Two Tips for Taking Time Off Without Paying for It When You Return:
Hopefully, cashing in some of that vacation time feels more important than it did a just few minutes ago (for me, at least, the threat of death tends to have that effect). So, as long as you're not being forced to show up at work at 6 a.m. on Thanksgiving, this is a perfect week to take a few days off to be with your friends and family. Here are two simple tips:

1. It's okay to start small.
Good news: Short vacations have similar positive effects as long ones. One study from Radboud University Nijmegen in the Netherlands found that even vacations of just a few days increased health and well-being. And because benefits from most vacations fade after five days, frequent, shorter vacations may actually be better. So instead of blocking off two weeks and paying for it when you return, go ahead and start with a day or two.

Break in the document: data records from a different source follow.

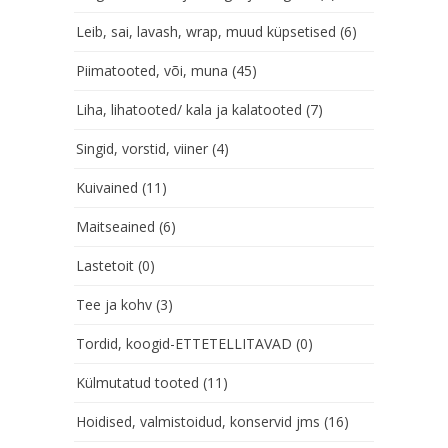
Leib, sai, lavash, wrap, muud küpsetised
(6)
Piimatooted, või, muna
(45)
Liha, lihatooted/ kala ja kalatooted
(7)
Singid, vorstid, viiner
(4)
Kuivained
(11)
Maitseained
(6)
Lastetoit
(0)
Tee ja kohv
(3)
Tordid, koogid-ETTETELLITAVAD
(0)
Külmutatud tooted
(11)
Hoidised, valmistoidud, konservid jms
(16)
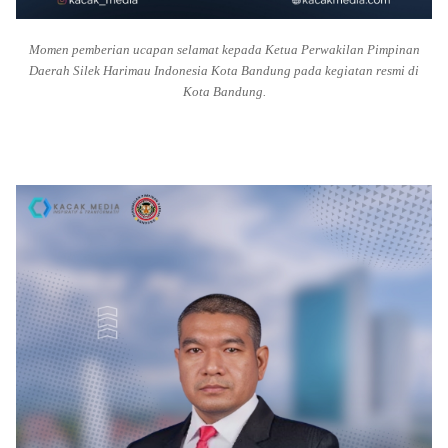
Momen pemberian ucapan selamat kepada Ketua Perwakilan Pimpinan
Daerah Silek Harimau Indonesia Kota Bandung pada kegiatan resmi di
Kota Bandung.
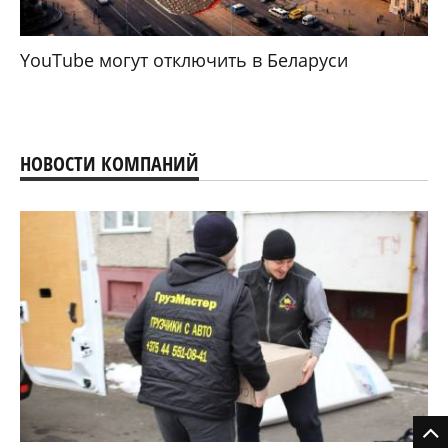
YouTube могут отключить в Беларуси
НОВОСТИ КОМПАНИЙ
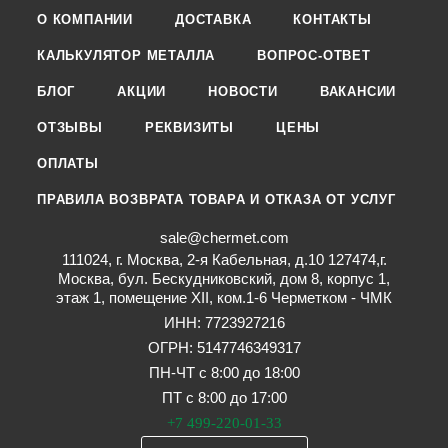
О КОМПАНИИ
ДОСТАВКА
КОНТАКТЫ
КАЛЬКУЛЯТОР МЕТАЛЛА
ВОПРОС-ОТВЕТ
БЛОГ
АКЦИИ
НОВОСТИ
ВАКАНСИИ
ОТЗЫВЫ
РЕКВИЗИТЫ
ЦЕНЫ
ОПЛАТЫ
ПРАВИЛА ВОЗВРАТА ТОВАРА И ОТКАЗА ОТ УСЛУГ
sale@chermet.com
111024, г. Москва, 2-я Кабельная, д.10 127474,г.
Москва, бул. Бескудниковский, дом 8, корпус 1,
этаж 1, помещение XII, ком.1-6 Черметком - ЧМК
ИНН: 7723927216
ОГРН: 5147746349317
ПН-ЧТ с 8:00 до 18:00
ПТ с 8:00 до 17:00
+7 499-220-01-33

2. Check in with the office if you need to.
If the mere thought of being cut off from work makes you break out in hives, never fear -- it's actually okay to check email a few times while you're away. The above study revealed that people who worked during vacations still showed increases in health and well-being, albeit smaller ones. So, within the bounds of reason, go for it! Just don't let things get out of hand, lest your spouse or partner lock your iPhone in the broom closet.

After a few days away from the office this holiday season, you'll probably feel rejuvenated. Your next challenge is to make this a habit and regularly carve out time away. After all, on his deathbed, even the eager beaver is unlikely to lament, "I wish I had spent more time at the office."